• EXERCISE DIRECTIONS:
Those lines of the data that hold the word "представления" are to be copied out.
::: EXTRACTED MATERIAL :::
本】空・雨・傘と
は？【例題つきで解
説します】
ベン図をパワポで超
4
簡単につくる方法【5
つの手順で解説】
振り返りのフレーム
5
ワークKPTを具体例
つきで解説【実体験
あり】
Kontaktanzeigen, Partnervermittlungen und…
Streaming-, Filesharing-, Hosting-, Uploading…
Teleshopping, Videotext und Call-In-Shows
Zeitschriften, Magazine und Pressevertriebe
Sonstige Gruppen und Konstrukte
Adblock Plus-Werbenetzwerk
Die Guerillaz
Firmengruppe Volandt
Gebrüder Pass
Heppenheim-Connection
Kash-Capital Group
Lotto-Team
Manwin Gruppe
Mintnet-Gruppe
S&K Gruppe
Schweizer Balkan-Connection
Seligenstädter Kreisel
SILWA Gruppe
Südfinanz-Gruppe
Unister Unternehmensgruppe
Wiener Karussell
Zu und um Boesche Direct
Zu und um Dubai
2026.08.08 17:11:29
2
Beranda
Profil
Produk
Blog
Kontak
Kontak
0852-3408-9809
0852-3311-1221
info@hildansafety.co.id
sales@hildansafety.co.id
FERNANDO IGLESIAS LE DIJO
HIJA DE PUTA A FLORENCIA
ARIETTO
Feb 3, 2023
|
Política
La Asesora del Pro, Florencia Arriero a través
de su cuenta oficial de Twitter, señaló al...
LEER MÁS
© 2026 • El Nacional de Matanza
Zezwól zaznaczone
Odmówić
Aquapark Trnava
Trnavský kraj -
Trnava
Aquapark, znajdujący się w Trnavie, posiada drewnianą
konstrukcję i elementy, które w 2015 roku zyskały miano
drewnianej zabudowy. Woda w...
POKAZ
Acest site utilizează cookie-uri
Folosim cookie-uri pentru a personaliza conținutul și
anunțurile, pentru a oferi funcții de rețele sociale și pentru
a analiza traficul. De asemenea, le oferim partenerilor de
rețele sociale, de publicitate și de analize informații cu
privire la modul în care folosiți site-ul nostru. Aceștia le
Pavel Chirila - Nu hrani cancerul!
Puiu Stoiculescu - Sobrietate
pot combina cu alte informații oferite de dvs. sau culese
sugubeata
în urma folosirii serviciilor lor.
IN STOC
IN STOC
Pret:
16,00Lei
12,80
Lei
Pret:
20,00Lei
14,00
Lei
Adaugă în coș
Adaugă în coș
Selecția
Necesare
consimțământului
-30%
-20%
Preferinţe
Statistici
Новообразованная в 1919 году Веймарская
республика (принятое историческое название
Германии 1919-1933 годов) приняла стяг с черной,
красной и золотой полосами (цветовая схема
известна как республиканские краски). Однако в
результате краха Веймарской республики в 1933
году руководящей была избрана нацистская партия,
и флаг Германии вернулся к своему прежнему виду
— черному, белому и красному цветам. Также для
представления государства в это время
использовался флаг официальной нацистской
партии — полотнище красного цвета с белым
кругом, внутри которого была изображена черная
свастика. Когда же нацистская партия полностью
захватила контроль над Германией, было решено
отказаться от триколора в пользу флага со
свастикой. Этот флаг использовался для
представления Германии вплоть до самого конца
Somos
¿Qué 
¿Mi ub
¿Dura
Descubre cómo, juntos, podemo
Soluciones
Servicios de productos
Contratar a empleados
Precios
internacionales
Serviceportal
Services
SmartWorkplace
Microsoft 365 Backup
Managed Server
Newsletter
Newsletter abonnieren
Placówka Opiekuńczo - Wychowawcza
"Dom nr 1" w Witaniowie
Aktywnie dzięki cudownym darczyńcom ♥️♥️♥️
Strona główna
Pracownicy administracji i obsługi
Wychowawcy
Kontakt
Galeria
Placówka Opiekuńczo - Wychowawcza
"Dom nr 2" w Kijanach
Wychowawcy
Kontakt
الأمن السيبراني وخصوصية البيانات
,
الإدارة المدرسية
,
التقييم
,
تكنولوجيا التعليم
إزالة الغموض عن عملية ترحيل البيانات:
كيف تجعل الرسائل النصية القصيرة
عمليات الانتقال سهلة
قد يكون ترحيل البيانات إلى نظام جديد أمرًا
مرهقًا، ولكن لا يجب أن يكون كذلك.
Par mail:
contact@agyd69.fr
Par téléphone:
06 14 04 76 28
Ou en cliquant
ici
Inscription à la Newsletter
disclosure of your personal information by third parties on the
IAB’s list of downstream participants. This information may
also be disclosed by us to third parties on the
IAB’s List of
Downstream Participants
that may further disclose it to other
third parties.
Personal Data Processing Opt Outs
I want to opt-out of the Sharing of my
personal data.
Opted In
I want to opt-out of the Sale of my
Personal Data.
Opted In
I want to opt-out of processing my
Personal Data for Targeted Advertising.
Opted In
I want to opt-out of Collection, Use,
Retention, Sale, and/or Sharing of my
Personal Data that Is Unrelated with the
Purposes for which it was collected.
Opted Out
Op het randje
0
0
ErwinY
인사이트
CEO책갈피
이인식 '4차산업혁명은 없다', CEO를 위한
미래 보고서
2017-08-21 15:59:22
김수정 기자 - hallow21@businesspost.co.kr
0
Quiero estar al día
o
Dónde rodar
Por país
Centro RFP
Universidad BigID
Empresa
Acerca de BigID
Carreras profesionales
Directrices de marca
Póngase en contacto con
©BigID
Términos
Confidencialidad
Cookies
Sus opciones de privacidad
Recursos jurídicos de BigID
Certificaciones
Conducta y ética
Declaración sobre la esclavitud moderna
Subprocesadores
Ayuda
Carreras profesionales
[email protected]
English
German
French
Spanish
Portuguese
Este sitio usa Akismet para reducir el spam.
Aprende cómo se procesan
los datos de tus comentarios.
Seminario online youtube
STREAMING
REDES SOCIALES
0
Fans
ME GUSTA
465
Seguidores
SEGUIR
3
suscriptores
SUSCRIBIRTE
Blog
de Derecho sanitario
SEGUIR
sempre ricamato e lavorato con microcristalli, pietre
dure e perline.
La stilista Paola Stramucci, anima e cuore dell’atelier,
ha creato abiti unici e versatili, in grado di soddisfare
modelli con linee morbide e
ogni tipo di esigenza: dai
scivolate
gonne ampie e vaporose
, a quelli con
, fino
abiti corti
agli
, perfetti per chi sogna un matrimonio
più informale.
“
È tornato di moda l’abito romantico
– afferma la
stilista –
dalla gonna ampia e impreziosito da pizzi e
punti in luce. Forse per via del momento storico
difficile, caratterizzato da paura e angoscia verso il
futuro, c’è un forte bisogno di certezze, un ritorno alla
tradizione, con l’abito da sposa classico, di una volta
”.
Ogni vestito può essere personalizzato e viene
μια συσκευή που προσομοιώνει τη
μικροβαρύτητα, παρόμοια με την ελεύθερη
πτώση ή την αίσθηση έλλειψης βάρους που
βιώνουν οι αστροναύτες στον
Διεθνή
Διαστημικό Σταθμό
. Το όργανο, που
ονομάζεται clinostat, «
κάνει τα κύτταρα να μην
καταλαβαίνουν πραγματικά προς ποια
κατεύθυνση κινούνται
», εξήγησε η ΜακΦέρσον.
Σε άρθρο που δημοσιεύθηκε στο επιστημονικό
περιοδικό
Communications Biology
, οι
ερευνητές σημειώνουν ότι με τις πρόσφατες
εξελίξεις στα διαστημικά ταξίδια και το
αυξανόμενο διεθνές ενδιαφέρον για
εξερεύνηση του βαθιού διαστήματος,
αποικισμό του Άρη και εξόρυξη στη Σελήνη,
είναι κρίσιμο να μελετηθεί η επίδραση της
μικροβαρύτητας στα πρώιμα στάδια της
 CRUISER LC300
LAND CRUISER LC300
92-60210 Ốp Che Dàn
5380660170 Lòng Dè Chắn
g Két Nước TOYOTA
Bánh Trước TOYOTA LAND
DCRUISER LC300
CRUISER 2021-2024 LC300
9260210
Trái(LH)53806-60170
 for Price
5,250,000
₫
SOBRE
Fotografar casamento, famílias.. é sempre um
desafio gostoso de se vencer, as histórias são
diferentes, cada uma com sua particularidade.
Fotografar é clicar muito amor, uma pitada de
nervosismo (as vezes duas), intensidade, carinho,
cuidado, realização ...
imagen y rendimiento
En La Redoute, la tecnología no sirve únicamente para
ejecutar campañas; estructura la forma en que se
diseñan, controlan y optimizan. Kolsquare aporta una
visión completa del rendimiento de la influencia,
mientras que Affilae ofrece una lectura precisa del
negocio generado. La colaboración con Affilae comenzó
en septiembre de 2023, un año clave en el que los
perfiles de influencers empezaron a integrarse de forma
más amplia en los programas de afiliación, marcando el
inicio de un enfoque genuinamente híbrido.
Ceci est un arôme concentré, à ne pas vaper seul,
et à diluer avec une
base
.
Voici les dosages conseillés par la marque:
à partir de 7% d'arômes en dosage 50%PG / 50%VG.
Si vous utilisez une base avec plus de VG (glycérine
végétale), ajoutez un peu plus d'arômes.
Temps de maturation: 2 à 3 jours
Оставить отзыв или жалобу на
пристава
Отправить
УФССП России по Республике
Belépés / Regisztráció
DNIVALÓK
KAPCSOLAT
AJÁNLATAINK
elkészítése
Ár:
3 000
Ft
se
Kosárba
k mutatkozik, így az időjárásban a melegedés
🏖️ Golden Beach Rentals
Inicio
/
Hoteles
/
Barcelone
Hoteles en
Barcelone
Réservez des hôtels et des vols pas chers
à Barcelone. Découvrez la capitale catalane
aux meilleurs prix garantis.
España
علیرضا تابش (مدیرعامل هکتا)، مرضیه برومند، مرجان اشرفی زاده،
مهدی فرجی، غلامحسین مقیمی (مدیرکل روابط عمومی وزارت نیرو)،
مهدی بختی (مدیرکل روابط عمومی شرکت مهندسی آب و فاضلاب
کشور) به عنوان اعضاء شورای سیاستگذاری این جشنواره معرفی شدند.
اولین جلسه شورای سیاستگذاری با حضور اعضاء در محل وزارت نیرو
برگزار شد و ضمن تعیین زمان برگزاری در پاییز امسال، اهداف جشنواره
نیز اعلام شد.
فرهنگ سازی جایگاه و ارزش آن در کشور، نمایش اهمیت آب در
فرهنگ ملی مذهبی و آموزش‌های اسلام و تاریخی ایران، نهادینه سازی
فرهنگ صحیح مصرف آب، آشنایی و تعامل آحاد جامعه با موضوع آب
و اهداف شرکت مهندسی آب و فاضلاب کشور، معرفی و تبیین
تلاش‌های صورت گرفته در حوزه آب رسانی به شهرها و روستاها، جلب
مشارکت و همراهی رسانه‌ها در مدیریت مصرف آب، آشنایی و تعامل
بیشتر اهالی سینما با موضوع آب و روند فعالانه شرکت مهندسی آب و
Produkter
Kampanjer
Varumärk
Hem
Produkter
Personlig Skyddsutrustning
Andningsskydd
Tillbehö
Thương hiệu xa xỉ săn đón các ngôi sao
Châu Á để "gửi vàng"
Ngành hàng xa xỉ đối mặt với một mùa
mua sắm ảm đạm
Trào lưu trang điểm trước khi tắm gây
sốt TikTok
:::
• EXERCISE ANSWER:
представления государства в это время
представления Германии вплоть до самого конца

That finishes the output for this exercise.